**EXERCISE GOAL:** Give each record below again, without a single difference.

(Stored records)
_ _ _ _ _

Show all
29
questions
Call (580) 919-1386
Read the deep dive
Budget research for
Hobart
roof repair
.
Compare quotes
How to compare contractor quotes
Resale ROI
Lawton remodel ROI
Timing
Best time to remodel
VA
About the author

_ _ _ _ _

**RESPONSE AREA:**
Show all
29
questions
Call (580) 919-1386
Read the deep dive
Budget research for
Hobart
roof repair
.
Compare quotes
How to compare contractor quotes
Resale ROI
Lawton remodel ROI
Timing
Best time to remodel
VA
About the author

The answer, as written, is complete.